Michael O’Rielly 375

After receiving what he calls an “underwhelming” response from the Recording Industry Association of America, FCC Commissioner Michael O’Rielly says he’ll take his payola inquiry directly to record labels. The Commissioner has been on a fact-finding mission following a recent Rolling Stone expose about allegations of modern-age payola in the radio and recording industries.

On Tuesday, O’Rielly posted on Twitter a letter he received from RIAA Chairman & CEO Mitch Glazier in response to the Commissioner’s Sept. 4 inquiry about the relationship between radio and the record labels and whether allegations of non-disclosure are actually occurring. “Not going to lie: it’s a bit underwhelming,” O’Rielly tweeted. “Going to have to seek out answers directly from record labels.”

In the Sept. 27 letter, Glazier said the RIAA’s member companies “take the issues you raise very seriously and all of them maintain and enforce robust policies to ensure their compliance with all the applicable rules and regulations.” But recent press reports of alleged payola mainly revolve around the practices of independent radio promoters, “whom we do not represent and thus are not well situated to survey,” the letter says.
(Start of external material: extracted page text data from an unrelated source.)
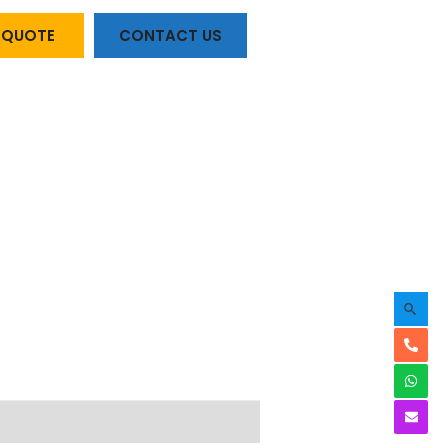
A QUOTE
CONTACT US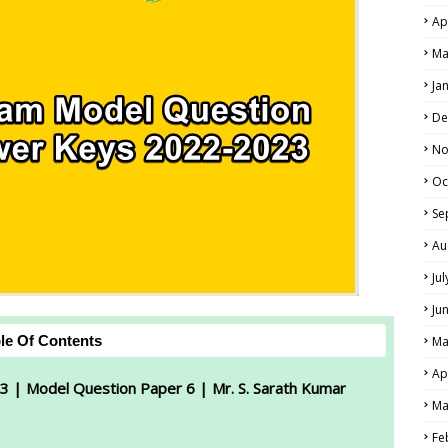
Ap
Ma
Ja
De
No
Oc
Se
Au
Ju
Ju
le Of Contents
Ma
Ap
3 | Model Question Paper 6 | Mr. S. Sarath Kumar
Ma
Fe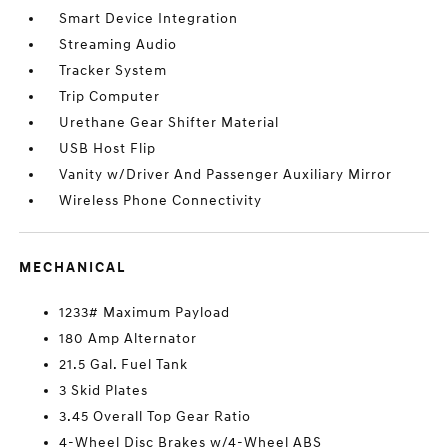
Smart Device Integration
Streaming Audio
Tracker System
Trip Computer
Urethane Gear Shifter Material
USB Host Flip
Vanity w/Driver And Passenger Auxiliary Mirror
Wireless Phone Connectivity
MECHANICAL
1233# Maximum Payload
180 Amp Alternator
21.5 Gal. Fuel Tank
3 Skid Plates
3.45 Overall Top Gear Ratio
4-Wheel Disc Brakes w/4-Wheel ABS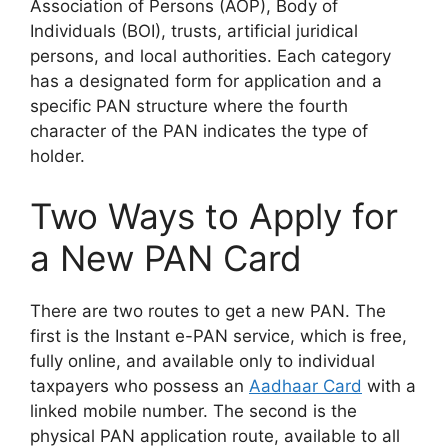
Association of Persons (AOP), Body of
Individuals (BOI), trusts, artificial juridical
persons, and local authorities. Each category
has a designated form for application and a
specific PAN structure where the fourth
character of the PAN indicates the type of
holder.
Two Ways to Apply for
a New PAN Card
There are two routes to get a new PAN. The
first is the Instant e-PAN service, which is free,
fully online, and available only to individual
taxpayers who possess an
Aadhaar Card
with a
linked mobile number. The second is the
physical PAN application route, available to all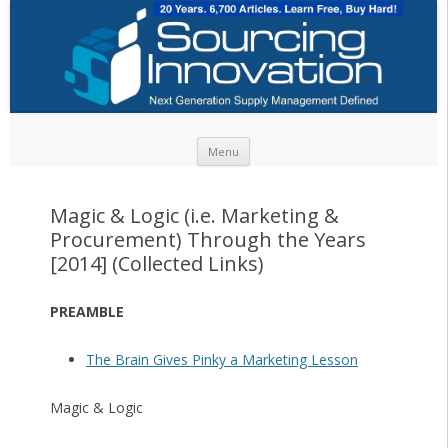
Skip to content
Menu
Magic & Logic (i.e. Marketing &
Procurement) Through the Years
[2014] (Collected Links)
PREAMBLE
The Brain Gives Pinky a Marketing Lesson
Magic & Logic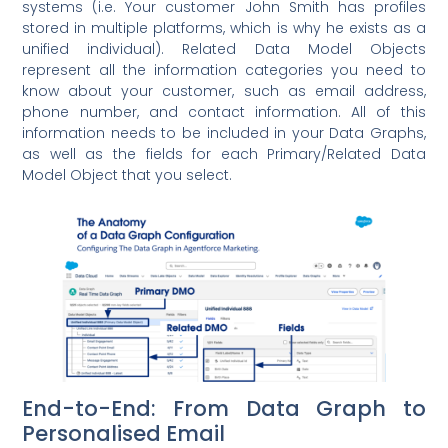
systems (i.e. Your customer John Smith has profiles
stored in multiple platforms, which is why he exists as a
unified individual). Related Data Model Objects
represent all the information categories you need to
know about your customer, such as email address,
phone number, and contact information. All of this
information needs to be included in your Data Graphs,
as well as the fields for each Primary/Related Data
Model Object that you select.
End-to-End: From Data Graph to
Personalised Email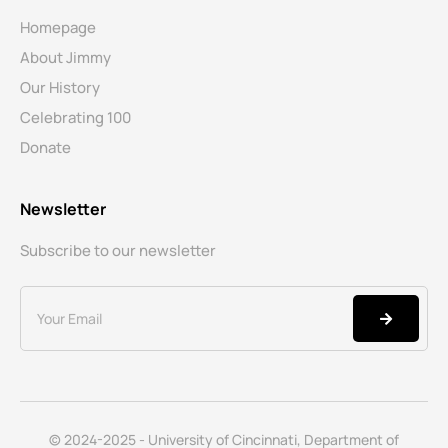
Homepage
About Jimmy
Our History
Celebrating 100
Donate
Newsletter
Subscribe to our newsletter
© 2024-2025 - University of Cincinnati, Department of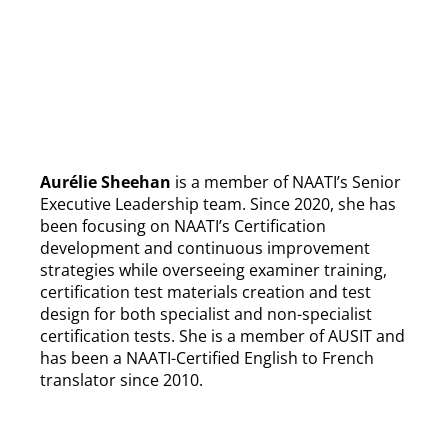
Aurélie Sheehan
is a member of NAATI’s Senior
Executive Leadership team. Since 2020, she has
been focusing on NAATI’s Certification
development and continuous improvement
strategies while overseeing examiner training,
certification test materials creation and test
design for both specialist and non-specialist
certification tests. She is a member of AUSIT and
has been a NAATI-Certified English to French
translator since 2010.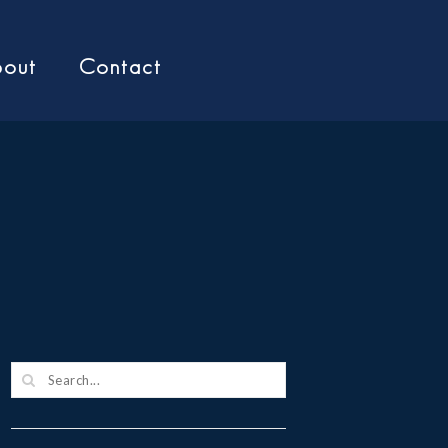
out
Contact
Record companies do, in fact, hire independent promoters to work their records to radio. But as a trade group that represents competing record companies, Glazier said the RIAA is “constrained by law in our ability to probe and collect the individual business practices of our member companies.” Glazier closed the curt six-sentence letter with an offer to provide contact info for people at record companies who are familiar with their policies.

In a story published in August, Rolling Stone quoted radio veteran Paul Porter, among others, who alleged the days of giving air personalities bags of cash or drugs may be long over, but the pay-for-play practice isn’t. Porter said record promoters are instead using cash apps and directing money to corporate accounts.

In his letter to the record industry trade group, O’Rielly told Glazier that the “changing nature of radio” and the “explosive impact of digital advertising” means record companies are now working with stations in ways that can be “very complex,” making it difficult to determine whether laws are being followed. “It is my sincere hope that recent allegations are being overstated or misrepresented,” said O’Rielly. He asked the RIAA to help the agency determine whether allegations of pay-to-play are actually occurring and whether artist appearances are being tied to on-air spins. “My primary goal is to get to the bottom of existing industry practices to determine whether the law is being followed or whether any problematic conduct must be addressed,” O’Rielly said.